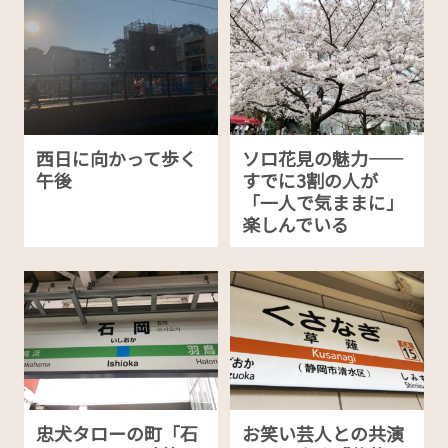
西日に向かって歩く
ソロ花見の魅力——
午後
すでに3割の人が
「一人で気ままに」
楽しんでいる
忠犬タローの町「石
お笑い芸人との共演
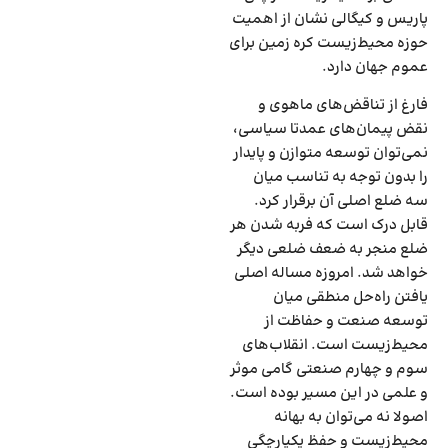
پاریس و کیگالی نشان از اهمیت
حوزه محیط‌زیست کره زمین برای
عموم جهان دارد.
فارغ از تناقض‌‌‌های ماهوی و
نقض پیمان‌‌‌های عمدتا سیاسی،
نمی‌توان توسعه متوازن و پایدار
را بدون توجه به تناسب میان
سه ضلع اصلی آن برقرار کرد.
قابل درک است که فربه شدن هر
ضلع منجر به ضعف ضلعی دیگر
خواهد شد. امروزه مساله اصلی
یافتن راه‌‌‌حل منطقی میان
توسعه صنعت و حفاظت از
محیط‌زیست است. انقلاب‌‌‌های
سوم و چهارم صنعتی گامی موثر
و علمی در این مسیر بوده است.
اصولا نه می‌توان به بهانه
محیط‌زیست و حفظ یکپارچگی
---
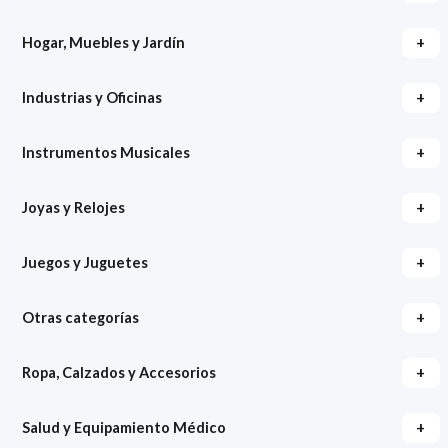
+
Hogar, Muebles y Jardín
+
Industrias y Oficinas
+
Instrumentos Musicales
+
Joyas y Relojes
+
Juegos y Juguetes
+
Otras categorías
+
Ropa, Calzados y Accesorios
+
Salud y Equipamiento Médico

> REQUIRED WORK
Search the entries for the word "اصلی", then copy every line in which it is found.

> ANSWER TO THE EXERCISE
سه ضلع اصلی آن برقرار کرد.
خواهد شد. امروزه مساله اصلی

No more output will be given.